Più passavano i minuti, più quella situazione diventava grottesca.
Un momento dopo, toccò a me essere spinta in avanti, verso quella specie di buca, allora capii che non avevo modo di sottrarmi a quella pericolosa avventura.
Quando arrivai a favore delle luci, la calca prese voce e si eccitò; arrivò quella che sembrava una badante e mi disse in italiano:
- Ok, vai su palco, adesso, e dimostrati forte e coraggiosa – sorrise maligna – non cagare sotto e non chiedi tu pietà... perché a tuo fidanzato gli strappano le palle! Vuoi tu questo? – Il sorrisetto si trasformò in una risata sguaiata. Poiché queste battute le aveva dette ad alta voce, i giovinastri li intorno le trovarono oltremodo divertenti, tra l’altro erano pure mezzi ubriachi.
Mentre avanzavo ancora, la biondina mi tolse di dosso la camicetta, strappando gli ultimi due bottoni sopravvissuti dopo la colluttazione.
- Questa solo te impiccia. Vai ... combatti, italiana!

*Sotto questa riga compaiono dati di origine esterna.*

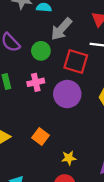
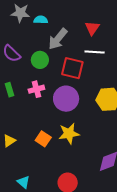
yellow star: (69, 158) -> (69, 133), moved, size x1.5

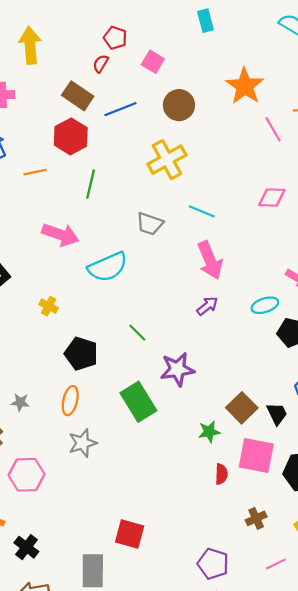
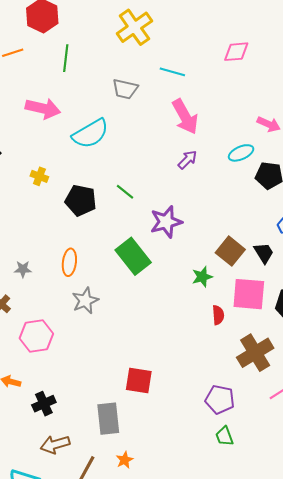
black pentagon: (81, 354) -> (81, 200), moved
brown cross: (256, 518) -> (255, 353), size x1.8
black cross: (26, 547) -> (44, 404), turned 35

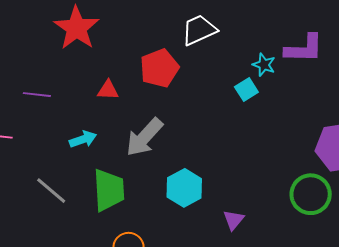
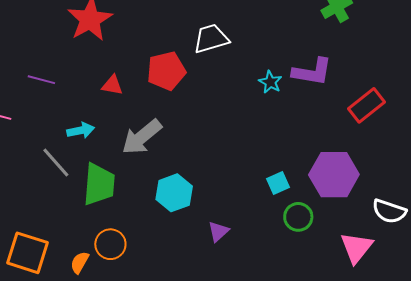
cyan square: (246, 90) -> (278, 183), moved
gray line: (51, 191) -> (56, 163), moved
green circle: (311, 194) -> (298, 217), size x0.7

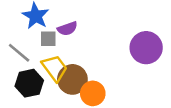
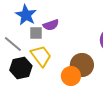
brown circle: (72, 79) -> (82, 65), moved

Un ultimo sguardo intorno: la russa grossa mi aspettava per massacrarmi e il suo sguardo diventava a ogni attimo più minaccioso.
Lo sconforto mi pervase ancor di più quando mi accorsi che, sulle scalette di ingresso, da dove eravamo entrati, tra gli spettatori occasionali, c’era anche una coppia di poliziotti. Probabilmente, reduci dalla ronda notturna, si erano defilati, per farsi un sorso “a sbafo” approfittando dell’ora tarda.
L’indifferenza divertita e il distacco con cui sorseggiavano le loro birre, mi fece capire che qualsiasi ribellione sarebbe stata inutile... ero nelle loro mani.
Prima di entrare sotto le luci, feci un gesto, dimenticato ma scolpito nella mia memoria infantile: mi segnai con la croce e, a testa bassa, scesi nel quadrato, sotto i riflettori abbaglianti.